How to Find and Reach Out to Hiring Managers on LinkedIn

2024-02-13 by Amanda Sterling


60 percent of jobs are found through networking, not through online job boards. In the digitally-driven landscape of 2024, LinkedIn has become an indispensable tool for job seekers aiming to directly connect with hiring managers. With thousands vying for the attention of key decision-makers in companies, standing out requires a blend of strategy, personalization, and digital savvy.

How to use LinkedIn's advanced search to find the hiring manager

Start by navigating to the LinkedIn page of the company you're interested in. For example, here's Microsoft's LinkedIn page.

On the company's LinkedIn page, look for a tab labeled "People" or a link labeled "See all employees on LinkedIn." It shows all LinkedIn members who have listed the company as their current employer.

Linkedin company page, people tab

You can filter by specific departments relevant to your expertise. Under "What they do," you can click on "Sales" if you're looking for sales jobs, or on "Program and Project Management" if you're a project manager.

You can also combine multiple filters. For example, after adding the "Sales" filter, go all the way to the right to find your 1st connections already working for your desired employer. Or you can find your 2nd connections and ask the connection you have in common for an introduction.

If you don't know anyone at your target company, another trick is to type the name of your school in the search box in the "People" tab. Alumni are often more open to cold outreach. Similarly, you can find people who have worked for the same company as you in the past.
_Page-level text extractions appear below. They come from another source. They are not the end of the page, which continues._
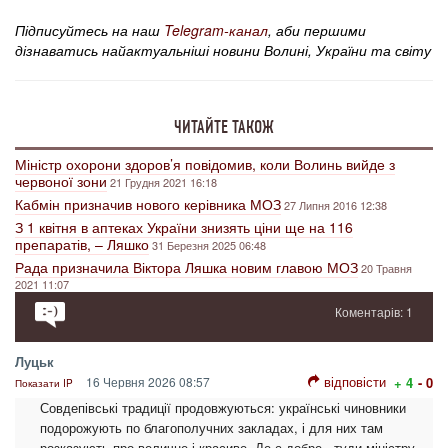
Підписуйтесь на наш
Telegram-канал
, аби першими
дізнаватись найактуальніші новини Волині, України та світу
ЧИТАЙТЕ ТАКОЖ
Міністр охорони здоров’я повідомив, коли Волинь вийде з
червоної зони
21 Грудня 2021 16:18
Кабмін призначив нового керівника МОЗ
27 Липня 2016 12:38
З 1 квітня в аптеках України знизять ціни ще на 116
препаратів, – Ляшко
31 Березня 2025 06:48
Рада призначила Віктора Ляшка новим главою МОЗ
20 Травня
2021 11:07
Коментарів: 1
Луцьк
відповісти
16 Червня 2026 08:57
+ 4
- 0
Показати IP
Совдепівські традиції продовжуються: українські чиновники
подорожують по благополучних закладах, і для них там
розказують про величне і красиве. Де є добре - туди міністру -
By combining LinkedIn's advanced filters, you can narrow down your search to specific employees who are relevant to your job search (for example, "Sales") and willing to talk to you (for example, you both studied at "University of Washington" or you both have worked for "Stripe").

Then scroll down to the results and look for profile pictures with a purple #hiring filter. Alternatively, you can type "hiring" in the search box in the People tab and use it as one of your filters: it'll reveal people who say "We're hiring!" or something similar in their headline.

How to reach out to the hiring manager

Once you've identified potential hiring managers, the next step is to send a personalized connection request on LinkedIn. But here's where many falter: generic requests are easily overlooked. Personalize your message by mentioning any mutual connections, shared professional interests, or specific aspects of the hiring manager's work that resonate with you. For example: "As fellow alumni of [School Name] deeply interested in [common interest], I'd love to connect and exchange ideas."

Engage thoughtfully with their content

Before and after connecting, make an effort to engage with the hiring manager's LinkedIn posts. This helps to build rapport and keeps you on their radar. Be sure to provide meaningful insights or questions, and share their content with your network when relevant. Thoughtful comments not only show your interest but also demonstrate your industry acumen. Remember, engagement should be authentic and add value, not just an attempt to get noticed.

Follow up with a direct message

After establishing a connection, send a follow-up message that introduces yourself more formally and expresses your interest in opportunities within their team or company. Highlight your relevant skills and experiences but avoid making this message feel like a cold job application. Instead, suggest a brief informational interview or ask for advice on how to navigate career opportunities in their field. The goal is to initiate a potentially long-term professional relationship, not to ask for a job outright.

For example, you may write:

Hi [First Name], [Mutual Connection] speaks very highly of your work in [specific area]. I'm a [brief description] currently exploring career paths in [field] and would value the opportunity to hear about your experiences and insights over a brief call. Would you be available for a 20-minute chat in the coming weeks?

An informational interview will give you an opportunity to ask whether they know of any open positions in their company. Even if the position on their own team turns out not to be a good fit, they are more likely to share your resume with other hiring managers if you follow our steps to kickstart this new professional relationship. Don't forget to tailor your resume to the role and company, as you don't want to waste someone's time and ruin your reputation by sharing a weak or irrelevant resume.

There's a fine line between being persistent and being intrusive. If you don't receive a response, it's acceptable to send a polite follow-up message after a week or so. However, respect the hiring manager's time and silence if you don't hear back after that. Behind every LinkedIn profile is a person, and genuine, respectful engagement goes a long way in making meaningful career connections.